Democracia vs lo que me salga de ahí

Publicado en por el príncipe de las mareas

Que la palabra democracia, se ha prostituido hasta extremos que jamás se tocarán, es algo que nadie se atrevería a discutir en un foro de autarcas, y no me refiero a los alcaldes portugueses. Democracia para algunos lo es todo, significa hacer lo que quieran, cuando quieran, donde quieran y como quieran. La sedición es un delito grave, penado en el código penal de cualquier nación, sin embargo, aquí, por estas tierras que hollara el Cid, o que unieran los Reyes Católicos, si bien, la efectividad de tal unión no llegara a consolidarse hasta el reinado del nieto, Carlos I; la sedición se confunda con la democracia.

Ayer, viendo las noticias, me volvieron a sorprender con el uso del concepto democracia.
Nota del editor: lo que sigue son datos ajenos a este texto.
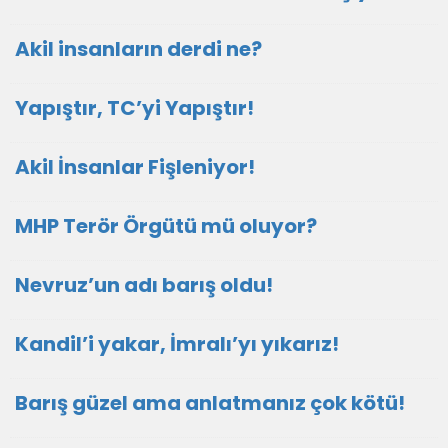
Akil insanların derdi ne?
Yapıştır, TC’yi Yapıştır!
Akil İnsanlar Fişleniyor!
MHP Terör Örgütü mü oluyor?
Nevruz’un adı barış oldu!
Kandil’i yakar, İmralı’yı yıkarız!
Barış güzel ama anlatmanız çok kötü!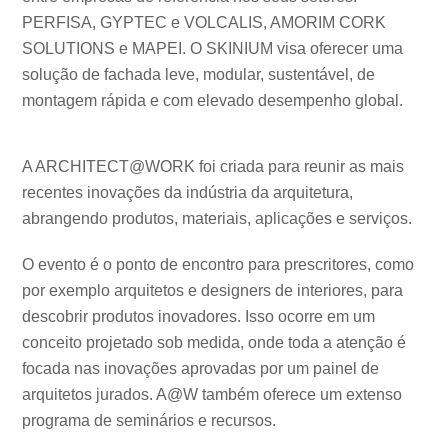
PERFISA, GYPTEC e VOLCALIS, AMORIM CORK
SOLUTIONS e MAPEI. O SKINIUM visa oferecer uma
solução de fachada leve, modular, sustentável, de
montagem rápida e com elevado desempenho global.
A ARCHITECT@WORK foi criada para reunir as mais
recentes inovações da indústria da arquitetura,
abrangendo produtos, materiais, aplicações e serviços.
O evento é o ponto de encontro para prescritores, como
por exemplo arquitetos e designers de interiores, para
descobrir produtos inovadores. Isso ocorre em um
conceito projetado sob medida, onde toda a atenção é
focada nas inovações aprovadas por um painel de
arquitetos jurados. A@W também oferece um extenso
programa de seminários e recursos.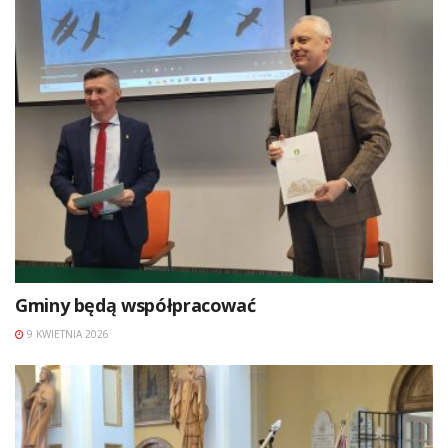
Gminy będą współpracować
9 KWIETNIA 2026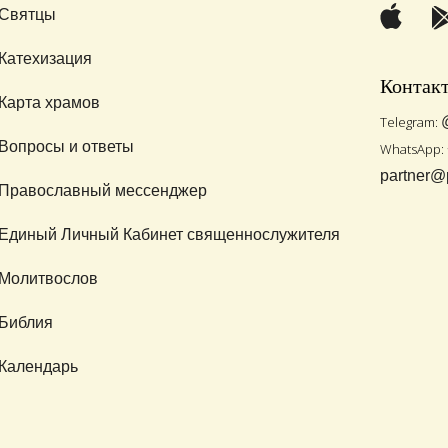
Святцы
Катехизация
Контак
Карта храмов
Telegram:
Вопросы и ответы
WhatsApp:
partner@
Православный мессенджер
Единый Личный Кабинет священнослужителя
Молитвослов
Библия
Календарь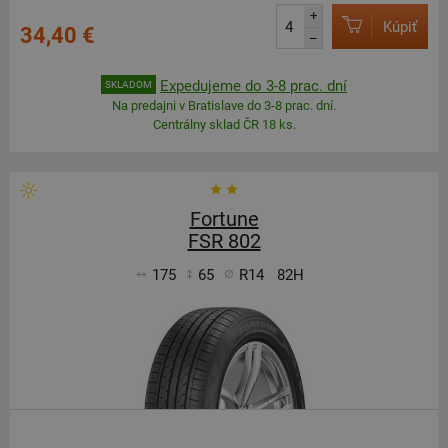
+
Kúpiť
34,40 €
–
Expedujeme do 3-8 prac. dní
SKLADOM
Na predajni v Bratislave do 3-8 prac. dní.
Centrálny sklad ČR 18 ks.
Fortune
FSR 802
175
65
R14
82H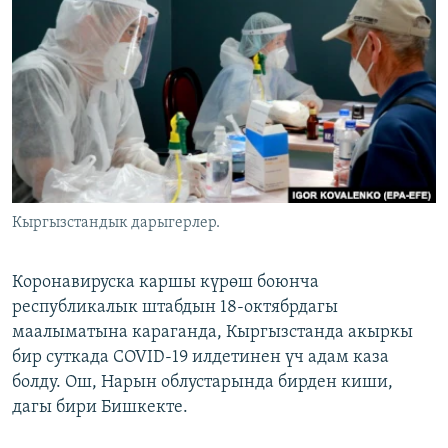
ОНЛАЙН ШЕРИНЕ
ЭЖЕ-СИҢДИЛЕР
АЗАТТЫК+
ЫҢГАЙСЫЗ СУРООЛОР
ЭЕ/АРнун бардык сайттары
Кыргызстандык дарыгерлер.
Коронавируска каршы күрөш боюнча
республикалык штабдын 18-октябрдагы
маалыматына караганда, Кыргызстанда акыркы
бир суткада COVID-19 илдетинен үч адам каза
болду. Ош, Нарын облустарында бирден киши,
дагы бири Бишкекте.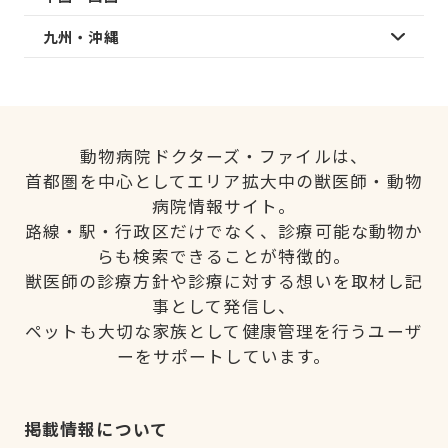
九州・沖縄
動物病院ドクターズ・ファイルは、
首都圏を中心としてエリア拡大中の獣医師・動物
病院情報サイト。
路線・駅・行政区だけでなく、診療可能な動物か
らも検索できることが特徴的。
獣医師の診療方針や診療に対する想いを取材し記
事として発信し、
ペットも大切な家族として健康管理を行うユーザ
ーをサポートしています。
掲載情報について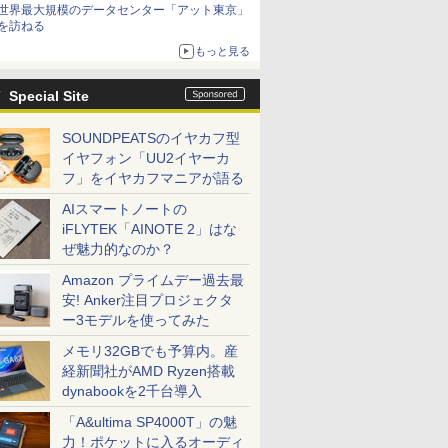
世界最大規模のデータセンター「アット東京」
を訪ねる
もっと見る
Special Site
SOUNDPEATSのイヤカフ型
イヤフォン「UU2イヤーカ
フ」をイヤカフマニアが語る
AIスマートノートの
iFLYTEK「AINOTE 2」はな
ぜ魅力的なのか？
Amazon プライムデー過去最
安! Anker注目プロジェクタ
ー3モデルを使ってみた
メモリ32GBでも予算内。産
経新聞社がAMD Ryzen搭載
dynabookを2千台導入
「A&ultima SP4000T」の魅
力！ポケットに入るオーディ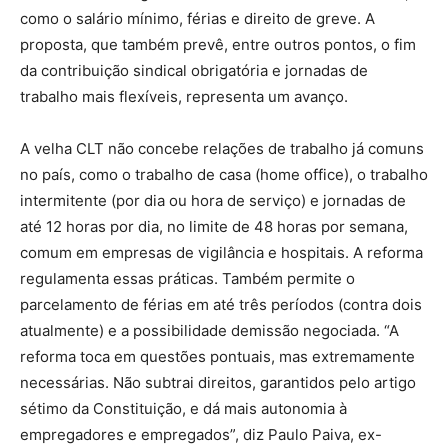
como o salário mínimo, férias e direito de greve. A
proposta, que também prevê, entre outros pontos, o fim
da contribuição sindical obrigatória e jornadas de
trabalho mais flexíveis, representa um avanço.
A velha CLT não concebe relações de trabalho já comuns
no país, como o trabalho de casa (home office), o trabalho
intermitente (por dia ou hora de serviço) e jornadas de
até 12 horas por dia, no limite de 48 horas por semana,
comum em empresas de vigilância e hospitais. A reforma
regulamenta essas práticas. Também permite o
parcelamento de férias em até três períodos (contra dois
atualmente) e a possibilidade demissão negociada. “A
reforma toca em questões pontuais, mas extremamente
necessárias. Não subtrai direitos, garantidos pelo artigo
sétimo da Constituição, e dá mais autonomia à
empregadores e empregados”, diz Paulo Paiva, ex-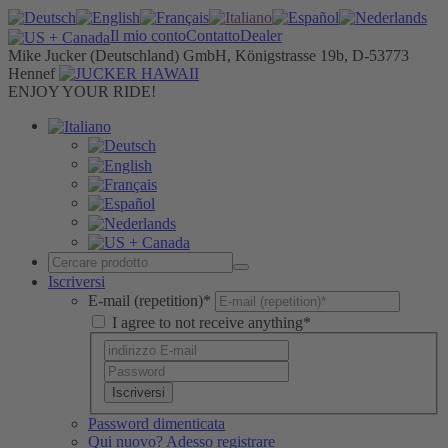
Il mio conto
Contatto
Dealer
Mike Jucker (Deutschland) GmbH, Königstrasse 19b, D-53773
Hennef
ENJOY YOUR RIDE!
Iscriversi
E-mail (repetition)*
I agree to not receive anything*
Iscriversi
Password dimenticata
Qui nuovo? Adesso registrare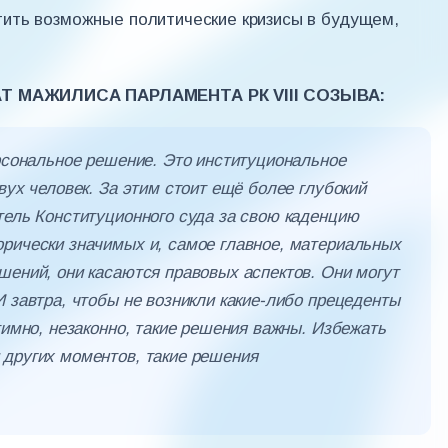
ить возможные политические кризисы в будущем,
 МАЖИЛИСА ПАРЛАМЕНТА РК VIII СОЗЫВА:
ерсональное решение. Это институциональное
вух человек. За этим стоит ещё более глубокий
тель Конституционного суда за свою каденцию
рически значимых и, самое главное, материальных
шений, они касаются правовых аспектов. Они могут
И завтра, чтобы не возникли какие-либо прецеденты
тимно, незаконно, такие решения важны. Избежать
 других моментов, такие решения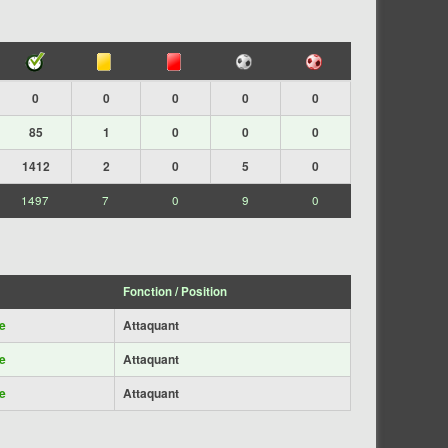
0
0
0
0
0
85
1
0
0
0
1412
2
0
5
0
1497
7
0
9
0
Fonction / Position
e
Attaquant
e
Attaquant
e
Attaquant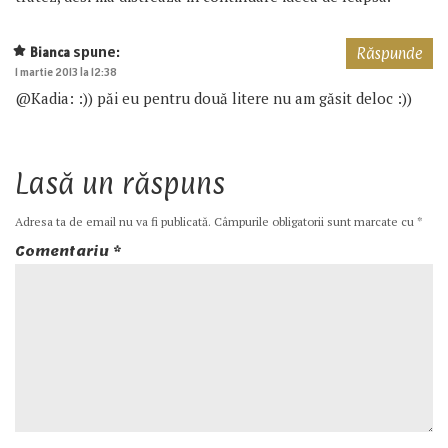
spune:
Bianca
Răspunde
1 martie 2013 la 12:38
@Kadia: :)) păi eu pentru două litere nu am găsit deloc :))
Lasă un răspuns
Adresa ta de email nu va fi publicată.
Câmpurile obligatorii sunt marcate cu
*
Comentariu
*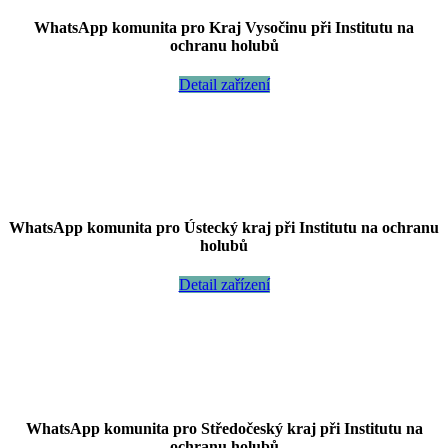
WhatsApp komunita pro Kraj Vysočinu při Institutu na
ochranu holubů
Detail zařízení
WhatsApp komunita pro Ústecký kraj při Institutu na ochranu
holubů
Detail zařízení
WhatsApp komunita pro Středočeský kraj při Institutu na
ochranu holubů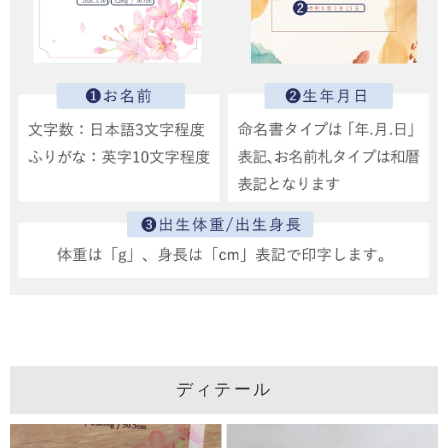
ディテール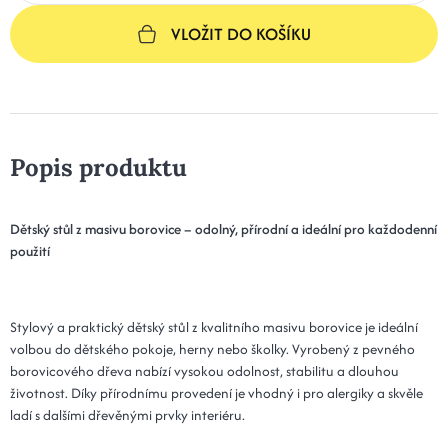
VLOŽIT DO KOŠÍKU
Popis produktu
Dětský stůl z masivu borovice – odolný, přírodní a ideální pro každodenní
použití
Stylový a praktický dětský stůl z kvalitního masivu borovice je ideální
volbou do dětského pokoje, herny nebo školky. Vyrobený z pevného
borovicového dřeva nabízí vysokou odolnost, stabilitu a dlouhou
životnost. Díky přírodnímu provedení je vhodný i pro alergiky a skvěle
ladí s dalšími dřevěnými prvky interiéru.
Resulta que, en una barriada de Málaga, el propietario de un bar ha decidido vetar la entrada al local a las personas que vistan en pijama o, vayan ataviados con una bata de andar por casa. El buen hombre se limita a hacer uso del derecho de admisión. Quizá, este uso esté cogido con pinzas, al no suponer una de las condiciones aceptadas por el Derecho, pero que, a buen seguro, nadie osaría recurrir tal decisión del propietario por resultar acertada a todas luces.

“Estamos en una democracia”. Decía una señora mayor ataviada con su bata. Ella distinguía su asistencia al bar en bata, con la de la carnicería, a la que iba en pijama.